Mr. Ken Livingstone (Brent, East) : Will the Prime Minister give way?
Mr. Tam Dalyell (Linlithgow) : Will the Prime Minister give way?
The Prime Minister : In a moment, I shall give way to the hon. Gentlemen.
We must recognise that, by introducing these constraints, we are bound to lengthen the conflict. I am sure that that is right. The House should recognise what we are doing : by first destroying his air defences, we seek to save ourselves many casualties in any subsequent land battle. I give way to the hon. Member for Brent, East (Mr. Livingstone).
Mr. Livingstone : Has the Prime Minister had any estimate from his advisers about the level of civilian casualties in Iraq?
The Prime Minister : I am going to deal precisely with that point in the next few moments.
Mr. Dalyell : Will the Prime Minister give way?

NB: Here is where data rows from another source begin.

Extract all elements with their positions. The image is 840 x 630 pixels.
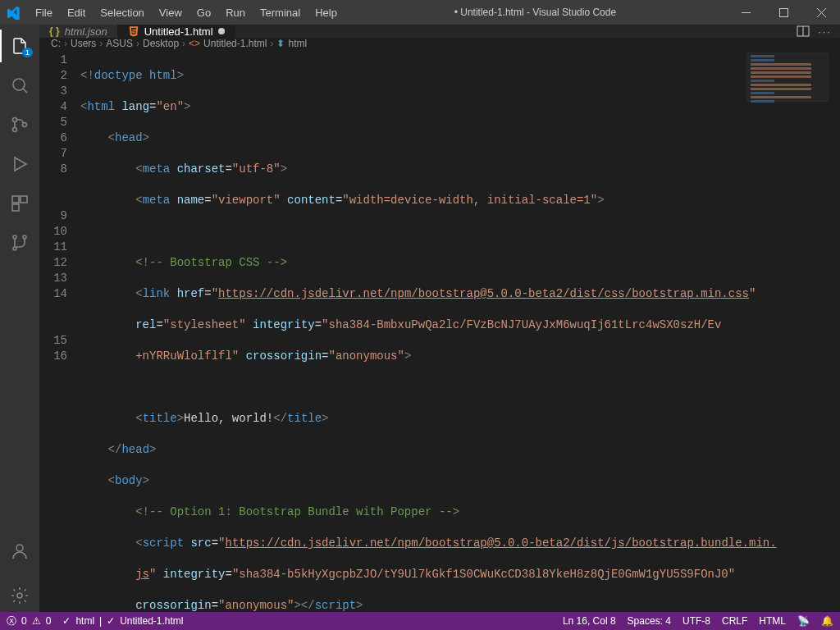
svg-point-13: [17, 593, 22, 598]
html-file-icon: [128, 25, 139, 37]
tab-label: html.json: [65, 25, 107, 38]
editor-region: { } html.json Untitled-1.html ··· C:› Us…: [39, 25, 840, 612]
vscode-logo-icon: [0, 6, 29, 20]
split-editor-icon[interactable]: [797, 25, 810, 38]
line-number-gutter: 123 456 78 910 111213 14 1516: [39, 49, 80, 630]
svg-point-2: [13, 79, 25, 90]
crumb[interactable]: ASUS: [106, 38, 133, 49]
modified-indicator-icon: [218, 28, 225, 34]
explorer-badge: 1: [22, 48, 33, 57]
extensions-icon[interactable]: [0, 187, 39, 220]
close-button[interactable]: [802, 0, 840, 25]
more-actions-icon[interactable]: ···: [818, 25, 832, 38]
svg-rect-8: [12, 204, 19, 211]
menu-view[interactable]: View: [153, 3, 189, 22]
minimize-button[interactable]: [727, 0, 765, 25]
crumb[interactable]: Users: [71, 38, 96, 49]
svg-point-9: [13, 235, 16, 239]
svg-point-4: [13, 128, 17, 132]
menubar: File Edit Selection View Go Run Terminal…: [29, 3, 344, 22]
menu-help[interactable]: Help: [308, 3, 344, 22]
html-file-icon: <>: [189, 38, 200, 49]
menu-file[interactable]: File: [29, 3, 59, 22]
crumb[interactable]: Desktop: [143, 38, 179, 49]
accounts-icon[interactable]: [0, 535, 39, 568]
window-controls: [727, 0, 840, 25]
tab-label: Untitled-1.html: [144, 25, 213, 38]
error-icon: ⓧ: [7, 614, 16, 628]
breadcrumbs[interactable]: C:› Users› ASUS› Desktop› <> Untitled-1.…: [39, 38, 840, 49]
menu-terminal[interactable]: Terminal: [253, 3, 307, 22]
crumb[interactable]: Untitled-1.html: [203, 38, 267, 49]
svg-rect-7: [21, 196, 27, 203]
svg-point-3: [13, 118, 17, 122]
html-tag-icon: ⬍: [276, 38, 285, 49]
svg-rect-6: [12, 196, 19, 203]
crumb[interactable]: html: [288, 38, 307, 49]
code-editor[interactable]: 123 456 78 910 111213 14 1516 <!doctype …: [39, 49, 840, 630]
svg-point-11: [23, 235, 26, 239]
title-bar: File Edit Selection View Go Run Terminal…: [0, 0, 840, 25]
json-file-icon: { }: [49, 25, 60, 37]
menu-selection[interactable]: Selection: [94, 3, 150, 22]
activity-bar: 1: [0, 25, 39, 612]
source-control-icon[interactable]: [0, 108, 39, 141]
window-title: • Untitled-1.html - Visual Studio Code: [344, 7, 727, 18]
settings-gear-icon[interactable]: [0, 579, 39, 612]
tab-html-json[interactable]: { } html.json: [39, 25, 118, 38]
svg-point-10: [13, 247, 16, 250]
search-icon[interactable]: [0, 69, 39, 102]
svg-point-5: [23, 123, 27, 127]
minimap[interactable]: [746, 52, 829, 102]
crumb[interactable]: C:: [51, 38, 61, 49]
menu-run[interactable]: Run: [219, 3, 252, 22]
tab-untitled-html[interactable]: Untitled-1.html: [118, 25, 235, 38]
maximize-button[interactable]: [765, 0, 802, 25]
code-content[interactable]: <!doctype html> <html lang="en"> <head> …: [80, 49, 840, 630]
menu-edit[interactable]: Edit: [61, 3, 92, 22]
menu-go[interactable]: Go: [190, 3, 217, 22]
svg-rect-1: [779, 8, 788, 16]
explorer-icon[interactable]: 1: [0, 30, 39, 62]
git-graph-icon[interactable]: [0, 226, 39, 259]
run-debug-icon[interactable]: [0, 148, 39, 180]
svg-point-12: [16, 545, 23, 551]
tab-bar: { } html.json Untitled-1.html ···: [39, 25, 840, 38]
svg-rect-0: [742, 12, 751, 13]
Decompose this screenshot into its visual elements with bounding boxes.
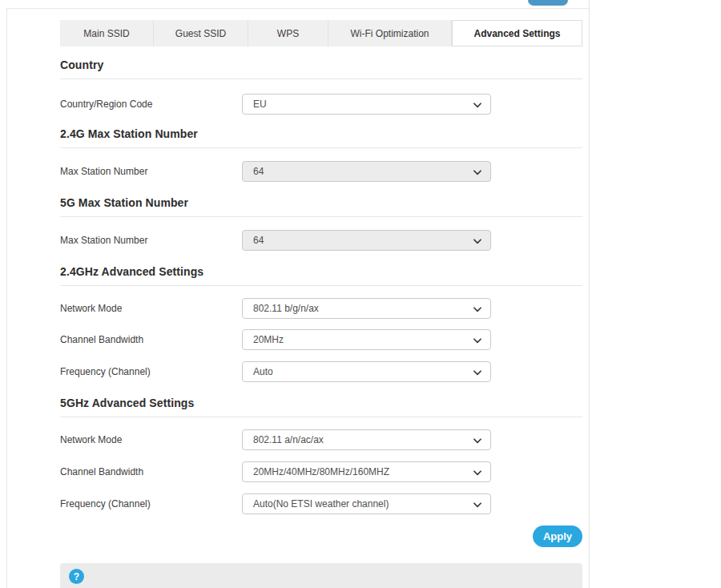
apply-button[interactable]: Apply xyxy=(533,526,582,547)
field-row: Network Mode 802.11 a/n/ac/ax xyxy=(60,429,582,450)
field-label: Frequency (Channel) xyxy=(60,366,242,377)
chevron-down-icon xyxy=(472,99,483,111)
field-row: Max Station Number 64 xyxy=(60,161,582,182)
select-value: 802.11 a/n/ac/ax xyxy=(253,434,324,445)
chevron-down-icon xyxy=(472,367,483,378)
select-value: 20MHz/40MHz/80MHz/160MHZ xyxy=(253,466,389,477)
select-value: 802.11 b/g/n/ax xyxy=(253,303,319,314)
field-label: Country/Region Code xyxy=(60,99,242,110)
tab-advanced-settings[interactable]: Advanced Settings xyxy=(452,20,582,46)
field-label: Channel Bandwidth xyxy=(60,334,242,345)
select-value: Auto(No ETSI weather channel) xyxy=(253,498,389,509)
tab-guest-ssid[interactable]: Guest SSID xyxy=(154,20,248,46)
tab-wifi-optimization[interactable]: Wi-Fi Optimization xyxy=(328,20,452,46)
field-row: Channel Bandwidth 20MHz xyxy=(60,329,582,350)
select-value: 64 xyxy=(253,166,264,177)
tab-main-ssid[interactable]: Main SSID xyxy=(60,20,154,46)
field-label: Frequency (Channel) xyxy=(60,498,242,509)
select-value: 64 xyxy=(253,235,264,246)
channel-bandwidth-24g-select[interactable]: 20MHz xyxy=(242,329,491,350)
chevron-down-icon xyxy=(472,167,483,178)
field-row: Channel Bandwidth 20MHz/40MHz/80MHz/160M… xyxy=(60,461,582,482)
field-label: Network Mode xyxy=(60,434,242,445)
max-station-5g-select[interactable]: 64 xyxy=(242,230,491,251)
select-value: Auto xyxy=(253,366,273,377)
chevron-down-icon xyxy=(472,335,483,346)
apply-row: Apply xyxy=(60,526,582,547)
field-label: Channel Bandwidth xyxy=(60,466,242,477)
field-row: Frequency (Channel) Auto(No ETSI weather… xyxy=(60,493,582,514)
field-row: Frequency (Channel) Auto xyxy=(60,361,582,382)
field-label: Max Station Number xyxy=(60,235,242,246)
section-heading-24ghz-advanced: 2.4GHz Advanced Settings xyxy=(60,265,582,279)
section-divider xyxy=(60,417,582,417)
section-divider xyxy=(60,285,582,286)
chevron-down-icon xyxy=(472,236,483,247)
country-region-select[interactable]: EU xyxy=(242,94,491,115)
tab-bar: Main SSID Guest SSID WPS Wi-Fi Optimizat… xyxy=(60,20,582,46)
field-row: Max Station Number 64 xyxy=(60,230,582,251)
network-mode-24g-select[interactable]: 802.11 b/g/n/ax xyxy=(242,298,491,319)
select-value: EU xyxy=(253,99,267,110)
wifi-settings-page: Main SSID Guest SSID WPS Wi-Fi Optimizat… xyxy=(0,0,721,588)
section-divider xyxy=(60,216,582,217)
panel-left-border xyxy=(6,8,7,588)
panel-right-border xyxy=(589,0,590,588)
select-value: 20MHz xyxy=(253,334,284,345)
chevron-down-icon xyxy=(472,499,483,510)
field-label: Network Mode xyxy=(60,303,242,314)
field-row: Country/Region Code EU xyxy=(60,94,582,115)
tab-wps[interactable]: WPS xyxy=(248,20,328,46)
frequency-channel-5g-select[interactable]: Auto(No ETSI weather channel) xyxy=(242,493,491,514)
section-divider xyxy=(60,79,582,79)
section-heading-5g-max-station: 5G Max Station Number xyxy=(60,196,582,210)
network-mode-5g-select[interactable]: 802.11 a/n/ac/ax xyxy=(242,429,491,450)
frequency-channel-24g-select[interactable]: Auto xyxy=(242,361,491,382)
field-label: Max Station Number xyxy=(60,166,242,177)
section-heading-5ghz-advanced: 5GHz Advanced Settings xyxy=(60,397,582,410)
max-station-24g-select[interactable]: 64 xyxy=(242,161,491,182)
settings-content: Main SSID Guest SSID WPS Wi-Fi Optimizat… xyxy=(60,0,582,588)
channel-bandwidth-5g-select[interactable]: 20MHz/40MHz/80MHz/160MHZ xyxy=(242,461,491,482)
help-bar: ? xyxy=(60,563,582,588)
chevron-down-icon xyxy=(472,467,483,478)
section-divider xyxy=(60,147,582,148)
section-heading-country: Country xyxy=(60,58,582,72)
section-heading-24g-max-station: 2.4G Max Station Number xyxy=(60,127,582,141)
chevron-down-icon xyxy=(472,304,483,315)
field-row: Network Mode 802.11 b/g/n/ax xyxy=(60,298,582,319)
help-icon[interactable]: ? xyxy=(69,569,84,584)
chevron-down-icon xyxy=(472,435,483,446)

The Prime Minister : I undertook the other day to give way to the hon. Gentleman and, regretfully, did not. If I may, at the conclusion of this point on casualties I most certainly will give way to him. We have heard very little from Iraq so far on the subject of casualties. I will tell the House why I believe that is. I believe that it is because our efforts to avoid harm to innocent civilians have so far been successful. The figures of tens of thousands of civilian casualties quoted by some anti -war groups seem to be entirely fictitious. There is no evidence for those claims. The evidence is entirely to the contrary.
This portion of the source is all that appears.